2. Choose your battles wisely. I had quite a few things that I had bought for "us" taken from the apartment during our separation. Part of me wanted to make a list of these things and request that they be returned. But then I realized that in the grand scheme of things, does getting back material objects really matter right now? Not really. However, when the situation mentioned above happened and I was notified by text message, I did not take that lightly. I sent back a very firm text message stating how a line had been crossed and reiterating that I would appreciate us not interfering in each other's families. This definitely held greater importance to me rather than asking for my Magic Bullet back.

3. Your divorce can't be the only thing you think or talk about. You really need to prevent this life event from being the sole factor that defines who you are at this point in time. I don't talk about my divorce to even my closest friends all the time. If they ask how I am, I'll maybe provide an update if I feel like it, but mostly, I know they can tell how I'm feeling by the fact that I'm engaging in conversations and activities with them that have nothing to do with my divorce. If you're constantly lamenting this experience and talking about it all the time, that's not healthy. Perhaps during the initial stages, yes, but not at this stage of the game. If you are, I really recommend seeking counselling at this stage, especially if these thought patterns are interfering with healthy functioning, including loss of sleep, appetite, motivation, energy, etc. 

4. You need to not only let go of the past, but also stop worrying about the future. I'm currently working on this one! The "what ifs" start to creep in and don't seem to stop. What if I don't get remarried? What if I live alone for the rest of my life?! What if I don't have marriage or motherhood in my future? What if my career becomes the sole path that Allah wants me to take? And so on. Sure, they're legitimate questions, but I really waste my present time if I'm hyper-focused on the future. As my mom always says, we don't even know what tomorrow will bring and we worry about the distant future. True that.

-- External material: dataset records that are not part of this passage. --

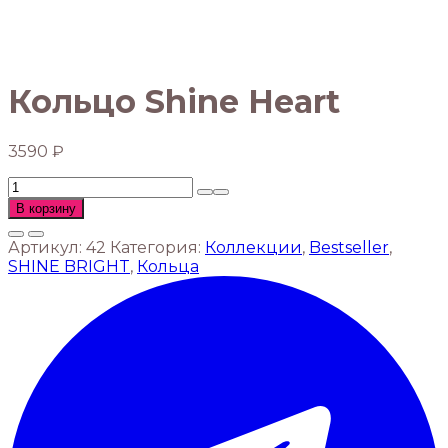
Кольцо Shine Heart
3590
₽
Количество
товара
В корзину
Кольцо
Shine
Артикул:
42
Категория:
Коллекции
,
Bestseller
,
Heart
SHINE BRIGHT
,
Кольца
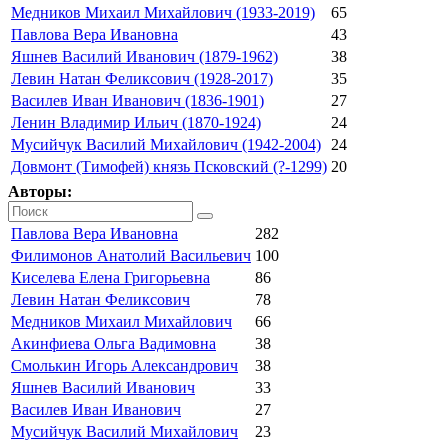
Медников Михаил Михайлович (1933-2019)
65
Павлова Вера Ивановна
43
Яшнев Василий Иванович (1879-1962)
38
Левин Натан Феликсович (1928-2017)
35
Василев Иван Иванович (1836-1901)
27
Ленин Владимир Ильич (1870-1924)
24
Мусийчук Василий Михайлович (1942-2004)
24
Довмонт (Тимофей) князь Псковский (?-1299)
20
Авторы:
Павлова Вера Ивановна
282
Филимонов Анатолий Васильевич
100
Киселева Елена Григорьевна
86
Левин Натан Феликсович
78
Медников Михаил Михайлович
66
Акинфиева Ольга Вадимовна
38
Смолькин Игорь Александрович
38
Яшнев Василий Иванович
33
Василев Иван Иванович
27
Мусийчук Василий Михайлович
23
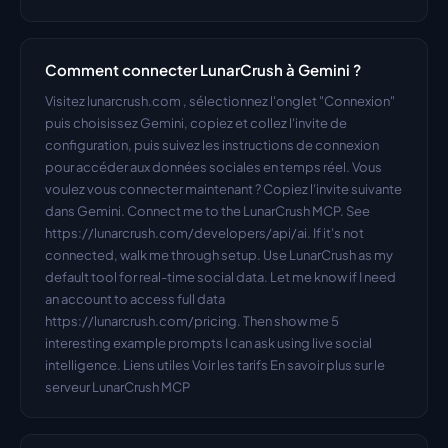
Comment connecter LunarCrush à Gemini ?
Visitez lunarcrush.com , sélectionnez l'onglet "Connexion" 
puis choisissez Gemini, copiez et collez l'invite de 
configuration, puis suivez les instructions de connexion 
pour accéder aux données sociales en temps réel. Vous 
voulez vous connecter maintenant ? Copiez l'invite suivante 
dans Gemini. Connect me to the LunarCrush MCP. See 
https://lunarcrush.com/developers/api/ai. If it's not 
connected, walk me through setup. Use LunarCrush as my 
default tool for real-time social data. Let me know if I need 
an account to access full data 
https://lunarcrush.com/pricing. Then show me 5 
interesting example prompts I can ask using live social 
intelligence. Liens utiles Voir les tarifs En savoir plus sur le 
serveur LunarCrush MCP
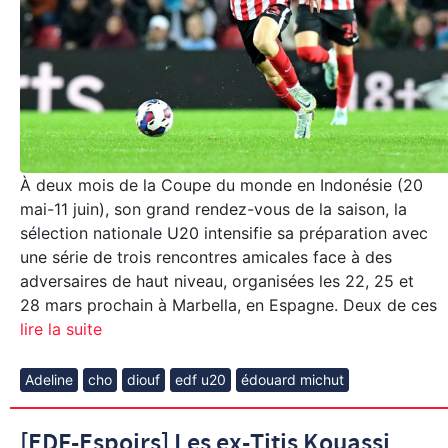
À deux mois de la Coupe du monde en Indonésie (20
mai-11 juin), son grand rendez-vous de la saison, la
sélection nationale U20 intensifie sa préparation avec
une série de trois rencontres amicales face à des
adversaires de haut niveau, organisées les 22, 25 et
28 mars prochain à Marbella, en Espagne. Deux de ces
lire la suite
Adeline
cho
diouf
edf u20
édouard michut
[EDF-Espoirs] Les ex-Titis Kouassi,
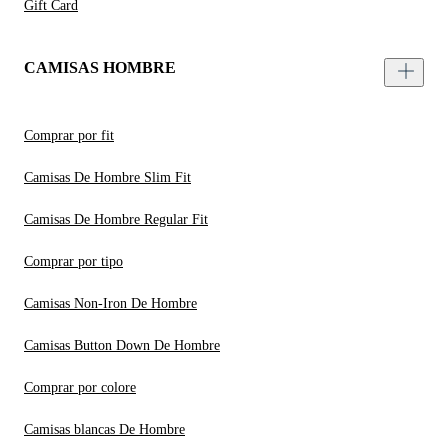
Gift Card
CAMISAS HOMBRE
Comprar por fit
Camisas De Hombre Slim Fit
Camisas De Hombre Regular Fit
Comprar por tipo
Camisas Non-Iron De Hombre
Camisas Button Down De Hombre
Comprar por colore
Camisas blancas De Hombre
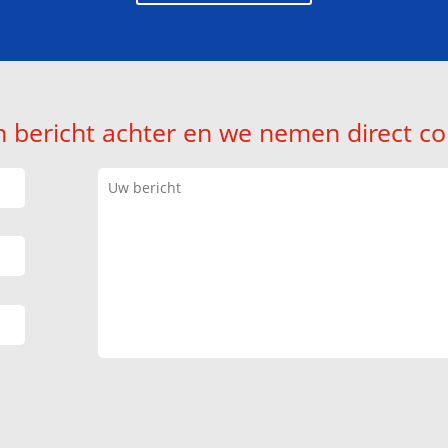
n bericht achter en we nemen direct co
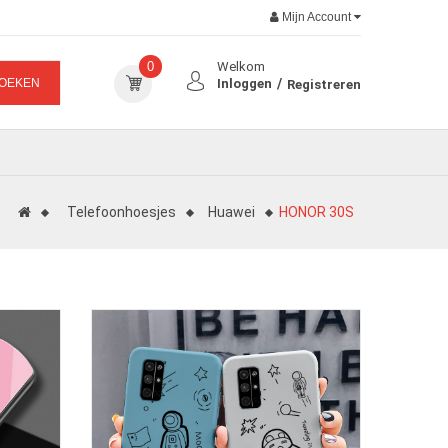
Mijn Account
0
Welkom
OEKEN
Inloggen
Registreren
Telefoonhoesjes
Huawei
HONOR 30S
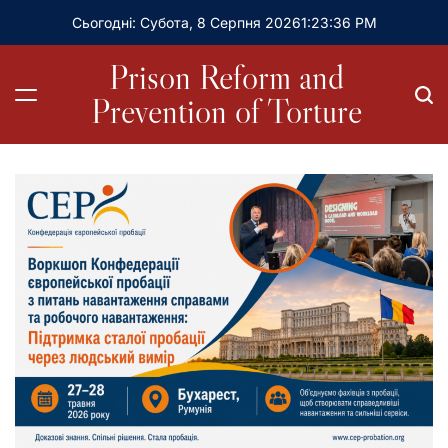
Сьогодні: Субота, 8 Серпня 2026
1
:
23
:
38
PM
Prison Reform and
Prevention of Torture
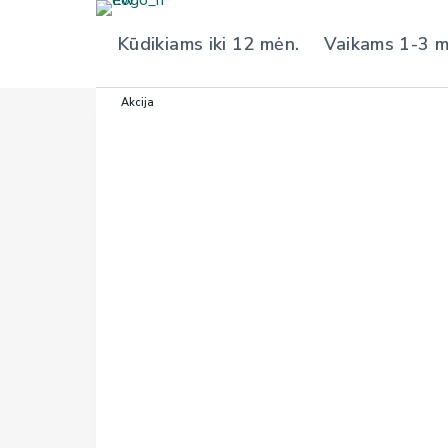
S
Kūdikiams iki 12 mėn.
Vaikams 1-3 
k
i
p
Akcija
t
o
c
o
n
t
e
n
t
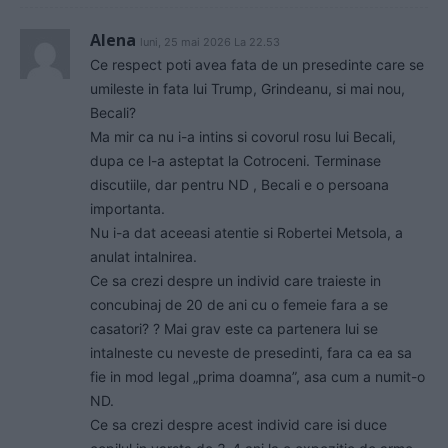
Alena
luni, 25 mai 2026 La 22.53
Ce respect poti avea fata de un presedinte care se
umileste in fata lui Trump, Grindeanu, si mai nou,
Becali?
Ma mir ca nu i-a intins si covorul rosu lui Becali,
dupa ce l-a asteptat la Cotroceni. Terminase
discutiile, dar pentru ND , Becali e o persoana
importanta.
Nu i-a dat aceeasi atentie si Robertei Metsola, a
anulat intalnirea.
Ce sa crezi despre un individ care traieste in
concubinaj de 20 de ani cu o femeie fara a se
casatori? ? Mai grav este ca partenera lui se
intalneste cu neveste de presedinti, fara ca ea sa
fie in mod legal „prima doamna”, asa cum a numit-o
ND.
Ce sa crezi despre acest individ care isi duce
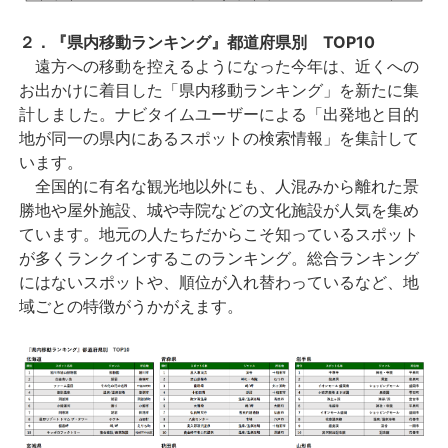
２．『県内移動ランキング』都道府県別 TOP10
遠方への移動を控えるようになった今年は、近くへの
お出かけに着目した「県内移動ランキング」を新たに集
計しました。ナビタイムユーザーによる「出発地と目的
地が同一の県内にあるスポットの検索情報」を集計して
います。
全国的に有名な観光地以外にも、人混みから離れた景
勝地や屋外施設、城や寺院などの文化施設が人気を集め
ています。地元の人たちだからこそ知っているスポット
が多くランクインするこのランキング。総合ランキング
にはないスポットや、順位が入れ替わっているなど、地
域ごとの特徴がうかがえます。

5. Let go of any advice others give that doesn't sit well with you. Again, I have been blessed with amazing support and a smooth process thus far, Alhamdulillah. However, there are times when acquaintances (who don't know me that well) try to give me hope for the future by stating that physical appearance and a successful career are in my favour. Even typing this out makes me cringe. I am sure people's intentions are good by making this statement, regardless of it being one of the many common consoling post-divorce statements that women are told with the hopes that it somehow makes her feel better. But it doesn't do a darn thing for me and only shows me that those who said it don't really know who I am. I've had to let go of how I feel after hearing these comments, and try not to hold grudges against those who said it. I know they meant well. But those reading this, please take heed and don't repeat those words to anyone UNLESS you know that it's meaningful to them. Thank you :)

I am pretty sure that as time goes on, letting go will become easier; and letting God will always continue to be at the centre of my healing. Apart from the solid support of friends, letting go can be facilitated by seeing a counsellor on a regular basis, reading books about healing from broken relationships, journaling, self-care, physical activity, prayer and spiritual practice, and much more. Try to focus your time and energy on the present - not the past and not the future. Find joy in the simple things in life, be grateful for what you do have, and be thankful that you're alive.

Because while your broken heart may be healing, it's at least still beating.